WHAT YOU SHOULD DO ▸
Please retype the listing below exactly as it stands, skipping any pictures.

EXCERPTED RECORDS ▸
════

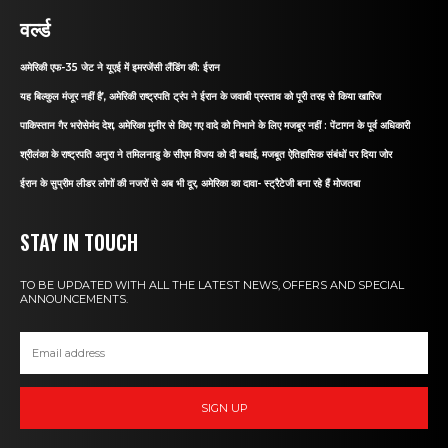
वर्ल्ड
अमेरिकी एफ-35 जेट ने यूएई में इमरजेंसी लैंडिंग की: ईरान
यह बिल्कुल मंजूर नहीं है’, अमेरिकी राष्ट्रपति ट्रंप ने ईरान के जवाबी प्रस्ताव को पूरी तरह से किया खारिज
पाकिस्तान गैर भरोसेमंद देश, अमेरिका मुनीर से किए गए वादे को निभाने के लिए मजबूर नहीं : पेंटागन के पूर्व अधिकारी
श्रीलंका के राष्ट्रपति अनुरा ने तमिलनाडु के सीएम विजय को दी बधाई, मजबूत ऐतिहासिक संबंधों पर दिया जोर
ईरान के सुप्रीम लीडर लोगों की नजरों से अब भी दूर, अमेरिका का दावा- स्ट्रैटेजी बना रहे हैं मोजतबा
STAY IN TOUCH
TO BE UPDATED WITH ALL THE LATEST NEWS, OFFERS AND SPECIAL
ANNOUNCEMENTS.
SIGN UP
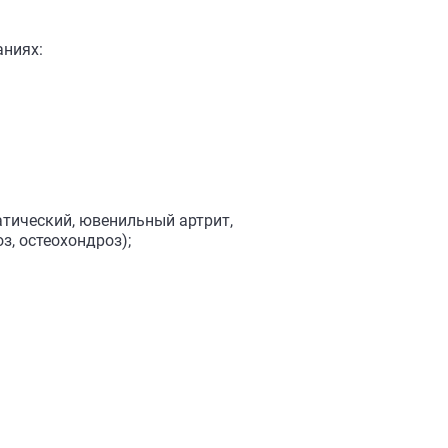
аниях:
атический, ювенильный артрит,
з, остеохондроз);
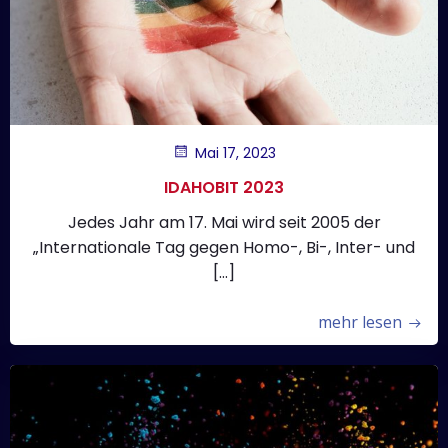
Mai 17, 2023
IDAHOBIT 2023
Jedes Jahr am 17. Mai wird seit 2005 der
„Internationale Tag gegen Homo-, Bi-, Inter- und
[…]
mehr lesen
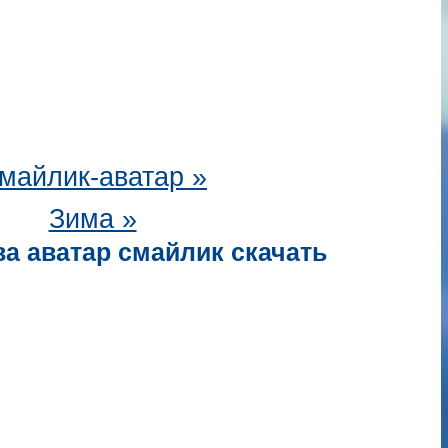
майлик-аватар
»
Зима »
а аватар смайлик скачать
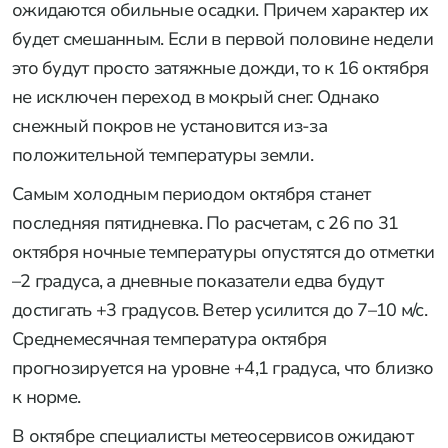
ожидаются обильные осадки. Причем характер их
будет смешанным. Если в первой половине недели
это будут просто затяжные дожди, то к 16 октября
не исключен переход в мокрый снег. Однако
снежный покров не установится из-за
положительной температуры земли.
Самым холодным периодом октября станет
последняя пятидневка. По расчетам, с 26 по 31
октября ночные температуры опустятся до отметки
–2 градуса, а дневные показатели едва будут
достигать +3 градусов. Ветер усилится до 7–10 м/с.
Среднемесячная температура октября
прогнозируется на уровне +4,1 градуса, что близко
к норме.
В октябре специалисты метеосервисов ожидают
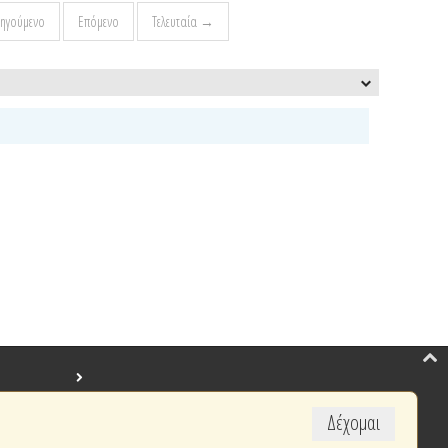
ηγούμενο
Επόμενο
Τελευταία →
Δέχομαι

════

SOLUTION TO THE PROBLEM ▸
वर्ल्ड
अमेरिकी एफ-35 जेट ने यूएई में इमरजेंसी लैंडिंग की: ईरान
यह बिल्कुल मंजूर नहीं है’, अमेरिकी राष्ट्रपति ट्रंप ने ईरान के जवाबी प्रस्ताव को पूरी तरह से किया खारिज
पाकिस्तान गैर भरोसेमंद देश, अमेरिका मुनीर से किए गए वादे को निभाने के लिए मजबूर नहीं : पेंटागन के पूर्व अधिकारी
श्रीलंका के राष्ट्रपति अनुरा ने तमिलनाडु के सीएम विजय को दी बधाई, मजबूत ऐतिहासिक संबंधों पर दिया जोर
ईरान के सुप्रीम लीडर लोगों की नजरों से अब भी दूर, अमेरिका का दावा- स्ट्रैटेजी बना रहे हैं मोजतबा
STAY IN TOUCH
TO BE UPDATED WITH ALL THE LATEST NEWS, OFFERS AND SPECIAL
ANNOUNCEMENTS.
SIGN UP
аниях:
атический, ювенильный артрит,
з, остеохондроз);
Mai 17, 2023
IDAHOBIT 2023
Jedes Jahr am 17. Mai wird seit 2005 der
„Internationale Tag gegen Homo-, Bi-, Inter- und
[…]
mehr lesen
майлик-аватар
»
Зима »
а аватар смайлик скачать
ожидаются обильные осадки. Причем характер их
будет смешанным. Если в первой половине недели
это будут просто затяжные дожди, то к 16 октября
не исключен переход в мокрый снег. Однако
снежный покров не установится из-за
положительной температуры земли.
Самым холодным периодом октября станет
последняя пятидневка. По расчетам, с 26 по 31
октября ночные температуры опустятся до отметки
–2 градуса, а дневные показатели едва будут
достигать +3 градусов. Ветер усилится до 7–10 м/с.
Среднемесячная температура октября
прогнозируется на уровне +4,1 градуса, что близко
к норме.
В октябре специалисты метеосервисов ожидают
ηγούμενο
Επόμενο
Τελευταία →
Δέχομαι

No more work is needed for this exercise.